I opend the solution and the first thing I did, was looking at a class dependecy diagram and I saw a blob. I always called it lovingly "the felt". There were so many classes (I looked it up later: ~6600), you could not make out anything. So I needed another abstraction level.
Projects would be great, but there was no tool (to my knowledge) that could do it at the time. So I wrote a Solution and Project parser, that showed me the dependencies as a graph.
Going around with that graph, talking to people, asking what everything is, marking the projects with colours and grouping them was the first step.
The second was cutting it apart. I somehow took the lead (I had the plan) and we started moving files around, changing the code as little as possible and building some tooling around it, which worked a bit like NuGet today. We prepared everything as good as we could and then it was time to go into production.
We had one week, doing it bit by bit and on a Sunday afternoon, we were done. Three consecutive tests on three different machines worked. There was champaign and a deep sleep afterwards.
The next week my project lead asked me, why I was in the SharePoint service line, I would have been a much better developer. I wholeheartedly agreed and a few months later I was in the Service Line Application Development.
A mariage, a few projects and six years later, I was still in consulting. And for quite some time now, I wanted something more local. Yes, I was no longer paying to see my (now) wife, but I was apart very often. I had a good deal with the current customer, to travel only every other week, but still...
I was already applying for jobs for four years now. Not really permanently, but at least once per quarter and later once a month. I also had some interviews, but nothing came around. The problem was, that in the area, where we lived at the time, the companies mostly used JAVA and I could not show any experience with it. So the possibilities were sparse. But never give up hope!

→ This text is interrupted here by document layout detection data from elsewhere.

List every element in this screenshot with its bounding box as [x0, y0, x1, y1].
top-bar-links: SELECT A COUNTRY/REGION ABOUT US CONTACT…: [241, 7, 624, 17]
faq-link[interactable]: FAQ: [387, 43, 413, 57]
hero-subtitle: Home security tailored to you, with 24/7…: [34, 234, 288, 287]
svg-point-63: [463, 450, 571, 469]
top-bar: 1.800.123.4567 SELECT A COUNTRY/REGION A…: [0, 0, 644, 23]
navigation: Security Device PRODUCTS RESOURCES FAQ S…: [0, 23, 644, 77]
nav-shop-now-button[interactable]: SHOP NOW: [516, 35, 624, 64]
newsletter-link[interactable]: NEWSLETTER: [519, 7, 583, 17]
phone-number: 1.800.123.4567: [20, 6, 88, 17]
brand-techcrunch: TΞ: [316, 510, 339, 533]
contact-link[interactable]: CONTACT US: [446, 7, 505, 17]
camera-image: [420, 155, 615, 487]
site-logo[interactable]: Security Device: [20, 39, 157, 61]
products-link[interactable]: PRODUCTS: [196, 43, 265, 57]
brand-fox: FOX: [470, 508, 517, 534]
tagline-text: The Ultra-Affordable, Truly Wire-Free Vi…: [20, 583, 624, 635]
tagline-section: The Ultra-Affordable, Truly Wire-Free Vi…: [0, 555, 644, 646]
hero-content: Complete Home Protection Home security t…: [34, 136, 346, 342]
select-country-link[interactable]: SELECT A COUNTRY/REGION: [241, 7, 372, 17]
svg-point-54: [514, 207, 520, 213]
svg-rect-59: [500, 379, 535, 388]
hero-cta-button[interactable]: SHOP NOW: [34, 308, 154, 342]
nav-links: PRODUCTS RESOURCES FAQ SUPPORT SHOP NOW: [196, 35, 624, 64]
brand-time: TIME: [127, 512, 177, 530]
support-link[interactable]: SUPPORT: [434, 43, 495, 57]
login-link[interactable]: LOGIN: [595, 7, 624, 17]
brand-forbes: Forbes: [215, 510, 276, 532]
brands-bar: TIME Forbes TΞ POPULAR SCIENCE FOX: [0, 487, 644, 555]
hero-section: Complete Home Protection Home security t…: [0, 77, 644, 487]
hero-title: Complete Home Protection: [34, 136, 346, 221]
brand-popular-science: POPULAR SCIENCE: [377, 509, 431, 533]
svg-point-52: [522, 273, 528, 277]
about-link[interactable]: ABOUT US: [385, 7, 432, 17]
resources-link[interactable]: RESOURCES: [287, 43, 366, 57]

I was working as consultant at a big chemical company in Germany for about 2.5 years now, when the leader of the team, I was working closely with, came by and asked, whether I could imagine working permanently for them.
My wife and I had moved to Berlin in the meantime and they also have an office in Berlin. So I said yes. I did not bargain much about the salary. Not less than before was okay for me, my reasons to change were of a different nature.

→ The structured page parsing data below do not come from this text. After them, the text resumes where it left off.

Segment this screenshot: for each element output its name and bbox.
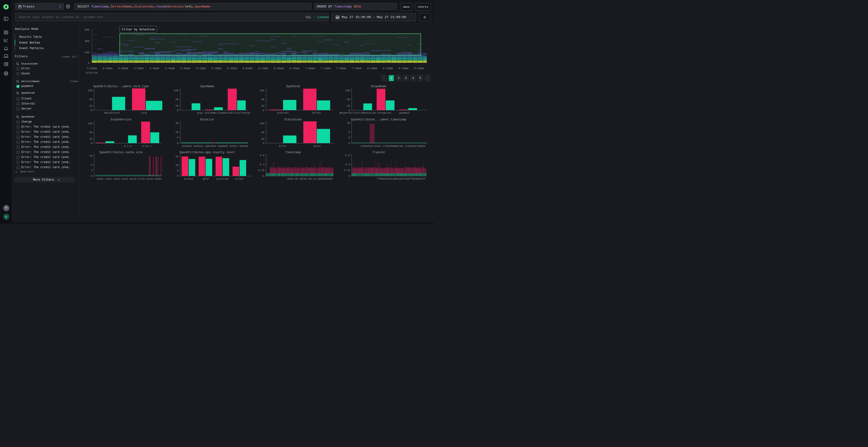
svg-text:100: 100 (260, 89, 264, 92)
svg-text:5/27/25: 5/27/25 (86, 71, 97, 74)
svg-text:0: 0 (91, 109, 92, 112)
svg-text:3:45pm: 3:45pm (102, 67, 113, 70)
svg-text:50: 50 (89, 98, 92, 101)
svg-text:4:15pm: 4:15pm (133, 67, 144, 70)
svg-text:SpanKind: SpanKind (286, 85, 300, 88)
svg-text:bronze: bronze (184, 177, 193, 180)
svg-text:0: 0 (348, 175, 350, 177)
svg-text:25: 25 (261, 105, 264, 107)
svg-text:2025-05-28T03:59:14.900820000Z: 2025-05-28T03:59:14.900820000Z (287, 177, 333, 180)
svg-text:6:15pm: 6:15pm (258, 67, 268, 70)
svg-text:400: 400 (85, 40, 89, 43)
svg-text:50: 50 (261, 131, 264, 134)
svg-text:600: 600 (85, 28, 89, 31)
svg-text:0: 0 (263, 109, 264, 112)
svg-text:5:45pm: 5:45pm (227, 67, 237, 70)
svg-text:4: 4 (348, 136, 350, 139)
svg-text:50: 50 (175, 98, 179, 101)
svg-text:SpanName: SpanName (200, 85, 214, 88)
svg-text:8:15pm: 8:15pm (383, 67, 393, 70)
svg-text:0.15: 0.15 (258, 169, 264, 172)
svg-text:7:15pm: 7:15pm (320, 67, 331, 70)
svg-text:platinum: platinum (216, 177, 228, 180)
svg-text:4:45pm: 4:45pm (165, 67, 175, 70)
svg-text:0: 0 (177, 175, 179, 177)
svg-text:Internal: Internal (277, 111, 289, 114)
svg-text:100: 100 (174, 89, 179, 92)
svg-text:@hyperdx/instrumentation-excep: @hyperdx/instrumentation-exception (340, 111, 391, 114)
svg-text:6:45pm: 6:45pm (289, 67, 300, 70)
svg-text:4:30pm: 4:30pm (149, 67, 159, 70)
svg-text:5:00pm: 5:00pm (180, 67, 190, 70)
svg-text:8:00pm: 8:00pm (367, 67, 377, 70)
svg-text:8: 8 (348, 131, 350, 134)
svg-text:1333363 1698314 19961834 26008: 1333363 1698314 19961834 2600849 543017 … (182, 145, 248, 148)
svg-text:0.3: 0.3 (260, 163, 264, 166)
svg-text:100: 100 (260, 122, 264, 125)
svg-text:6:30pm: 6:30pm (274, 67, 284, 70)
svg-text:0.6: 0.6 (345, 154, 350, 157)
svg-text:4:00pm: 4:00pm (118, 67, 128, 70)
svg-text:gold: gold (203, 177, 209, 180)
svg-text:TraceId: TraceId (373, 151, 384, 154)
svg-text:0: 0 (348, 109, 350, 112)
svg-text:0: 0 (91, 142, 92, 145)
svg-text:25: 25 (175, 105, 179, 107)
svg-text:36: 36 (175, 122, 179, 125)
svg-text:0: 0 (88, 62, 89, 65)
svg-text:100: 100 (88, 89, 92, 92)
svg-text:7:45pm: 7:45pm (351, 67, 362, 70)
svg-text:SpanAttributes.app.loyalty.lev: SpanAttributes.app.loyalty.level (179, 151, 235, 154)
svg-text:0: 0 (348, 142, 350, 145)
svg-text:StatusCode: StatusCode (284, 118, 302, 122)
svg-text:Timestamp: Timestamp (285, 151, 301, 154)
svg-text:SpanAttributes.cache.size: SpanAttributes.cache.size (99, 151, 143, 154)
svg-text:32: 32 (175, 155, 179, 158)
svg-text:50: 50 (261, 98, 264, 101)
svg-text:8: 8 (91, 164, 92, 166)
svg-text:16: 16 (347, 122, 350, 125)
svg-text:25: 25 (89, 105, 92, 107)
svg-text:0.15: 0.15 (344, 169, 350, 172)
svg-text:0.6: 0.6 (260, 154, 264, 157)
svg-text:7:30pm: 7:30pm (336, 67, 346, 70)
svg-text:9: 9 (177, 136, 179, 139)
svg-text:0: 0 (263, 175, 264, 177)
svg-text:0: 0 (177, 109, 179, 112)
svg-text:25: 25 (89, 138, 92, 140)
svg-text:5:15pm: 5:15pm (196, 67, 206, 70)
svg-text:100: 100 (88, 122, 92, 125)
svg-text:SpanAttributes...yment.card_ty: SpanAttributes...yment.card_type (93, 85, 149, 88)
svg-text:payment: payment (399, 111, 410, 114)
svg-text:Duration: Duration (200, 118, 214, 122)
svg-text:25: 25 (261, 138, 264, 140)
svg-text:100: 100 (345, 89, 350, 92)
svg-text:8:45pm: 8:45pm (414, 67, 424, 70)
svg-text:16: 16 (175, 164, 179, 167)
svg-text:?: ? (5, 206, 7, 210)
svg-text:16: 16 (89, 154, 92, 157)
svg-text:8:30pm: 8:30pm (398, 67, 408, 70)
svg-text:Unset: Unset (313, 145, 321, 148)
svg-text:ScopeVersion: ScopeVersion (111, 118, 131, 122)
svg-text:0: 0 (91, 175, 92, 177)
svg-text:1748192273433 1748199880789 17: 1748192273433 1748199880789 174839373853… (360, 145, 426, 148)
svg-text:18: 18 (175, 131, 179, 134)
svg-text:7:00pm: 7:00pm (305, 67, 315, 70)
svg-text:D: D (5, 215, 7, 219)
svg-text:25: 25 (347, 105, 350, 107)
svg-text:4: 4 (91, 169, 92, 172)
svg-text:ScopeName: ScopeName (371, 85, 386, 88)
svg-text:0: 0 (263, 142, 264, 145)
svg-text:8: 8 (177, 169, 179, 172)
svg-text:0: 0 (177, 142, 179, 145)
svg-text:ff860334facdb23d3f430ff5b5050f: ff860334facdb23d3f430ff5b5050f4f (377, 177, 426, 180)
svg-text:Error: Error (279, 145, 287, 148)
svg-text:89835 91063 92953 94365 96139: 89835 91063 92953 94365 96139 97730 9833… (97, 178, 161, 180)
svg-text:3:30pm: 3:30pm (87, 67, 97, 70)
svg-text:50: 50 (89, 131, 92, 134)
svg-text:visa: visa (141, 111, 147, 114)
svg-text:silver: silver (235, 177, 244, 180)
svg-text:mastercard: mastercard (104, 111, 120, 114)
svg-text:5:30pm: 5:30pm (212, 67, 222, 70)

And now (for the last two years) I have what I want. I can spend most evenings with my wife at home and I have a lot of independence at work, since my team leader usually lets us developers do, as we think is right. We are allowed and encouraged, to try new technologies. So I changed a large code base from .NET Framework to .NET Core and we are currently moving everything to the cloud - in our case Azure, since we already use Intune and Office 365.
If you look at other posts of me, you will find some of my experiences with that.
I travel to the headquarter about once every six weeks to meet the rest of the team. Usually these weeks lead to lots of talking and no coding, but thats fine.
I do what I love and what I wanted to do since childhood and I get paid for it!
Even if this reads different, I had setbacks and not just a few. I was rejected more often, than I took time to count. I had doubts about my future, not only work related but also personally: My wife and I almost did not marry.
- If you put yourself together and go forward. Not necessarily in a straight line, but in the rough direction.
- If you accept the fact, that this might not yet be the ideal solution, but at least it is better than before.
- If you accept setbacks but keep your vision, and
- if you are willing to work through it all,
life will eventually present you with a chance. And if that chance presents itself, take the leap and make a step. It might not look like much at the moment, but this is a marathon, not a sprint.
Keep at it and you can make it happen!